Üç erken seçimin ardından geçen Pazar günü İsrail'de koalisyon hükümeti kuruldu. Netanyahu 18 aylığına başbakan olurken Mavi-Beyaz İttifakı lideri Gantz da sonraki 18 ayda başbakanlığı devralacak. İsrail'de hükümet krizinin bitmesi Ortadoğu'da yeni gerilimleri besleyecek. Nekbe'nin (Büyük Felaket) 72. Yılında İsrail yayılmacılığı yaz aylarının sıcak gündeminin başköşesine oturacak. Zira Netanyahu ve Gantz'ın koalisyon sözleşmesinde 1 Temmuz'dan itibaren ABD Başkanı Trump'ın 28 Ocak'ta açıkladığı "Barış Vizyonu" Planının Knesset gündemine getirilmesi var. Yani, Tel Aviv, Batı Şeria'daki İsrail yerleşimlerini ve Ürdün vadisini ilhak etmeye hazırlanıyor. Netanyahu yeminden önce olası ilhakı "Siyonizm'in tarihinde şanlı bir sayfa" olarak niteledi.
Netanyahu'nun gördüğü tarihi fırsat
Bu olası ilhaklarla 1967 sınırlarına dayalı iki devlet çözümü tümüyle rafa kaldırılacak. İsrail yayılmacılığı (tek devlet seçeneği) Filistinlilere ve dünyaya dayatılacak. Nüfusunun önemli bir kısmını Filistinli mültecilerin oluşturduğu Ürdün, Kudüs ve diğer kayıplarla birlikte ciddi bir meşruiyet krizine yuvarlanacak. Yeni bir Filistinli göçüyle yüzleşecek. Nitekim Ürdün Kralı Abdullah, ilhak kararının "Ürdün Haşimi Krallığı ile büyük bir ihtilafa yol açacağını" söyledi. Ancak bu uyarılar Tel aviv için hiçbir bir anlam ifade etmiyor. Netanyahu tarihi bir fırsatı yakaladığını düşünüyor. Arkasında yeni koalisyonun ve ABD'nin güçlü desteği var. Trump, başkanlık seçimine giderken ilhakı teşvik ederek Yahudi-Evanjelik oyları hedefliyor. Körfez ülkeleri ve Mısır ile İsrail'in ilişkileri hiç bu kadar iyi olmamıştı. "İran tehdidi" etrafında kurulan ittifak sebebiyle önde gelen Arap ülkeleri Filistin konusunda etkisiz durumda.
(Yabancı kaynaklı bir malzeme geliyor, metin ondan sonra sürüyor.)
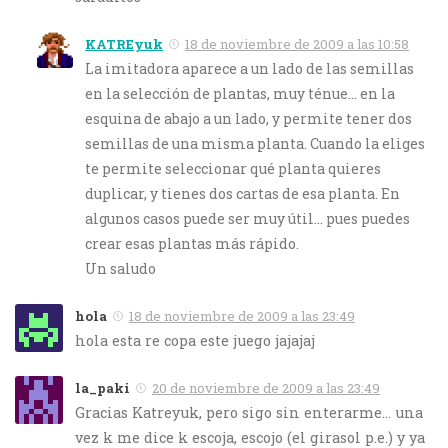
KATREyuk
18 de noviembre de 2009 a las 10:58
La imitadora aparece a un lado de las semillas
en la selección de plantas, muy ténue… en la
esquina de abajo a un lado, y permite tener dos
semillas de una misma planta. Cuando la eliges
te permite seleccionar qué planta quieres
duplicar, y tienes dos cartas de esa planta. En
algunos casos puede ser muy útil… pues puedes
crear esas plantas más rápido.
Un saludo
hola
18 de noviembre de 2009 a las 23:49
hola esta re copa este juego jajajaj
la_paki
20 de noviembre de 2009 a las 23:49
Gracias Katreyuk, pero sigo sin enterarme… una
vez k me dice k escoja, escojo (el girasol p.e.) y ya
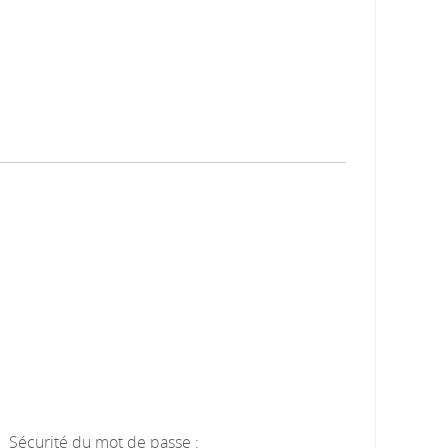
Sécurité du mot de passe :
Pompeo, Çin uyarısı için gitti ancak...
ABD Dış işleri Bakanı Pompeo hükümet kurulmadan hemen önce İsrail'e giderek hem Netanyahu hem de Gantz ile görüştü. Salgın ortamında yapılan bu seyahatte Pompeo'nun asıl amacı Tel Aviv'i Pekin ile son birkaç yıldır altyapı, iletişim ve güvenlik alanındaki iş birlikleri sebebiyle uyarmaktı. Covid-19 salgını ile "bir soğuk savaşa" dönüşen ABD-Çin rekabetinde Washington'un yanında durması için baskılamaktı. Bu seyahatte İran ve ilhak meselesi de müzakere edildi. Pompeo'nun ilhakı "İsrail'e ait bir karar" olarak nitelemesi hem Netanyahu'nun Temmuz'daki ilhak planına destek verdiğini hem de ilhakın muhtemel sonuçlarını konuştuklarını gösteriyor. Seçim öncesi Trump Yönetimi ilhakı "barışa katkı" olarak pazarlama niyetinde. Hatta Demokrat aday Biden'ı bu konuda sıkıştırmaktan da geri durmayacak.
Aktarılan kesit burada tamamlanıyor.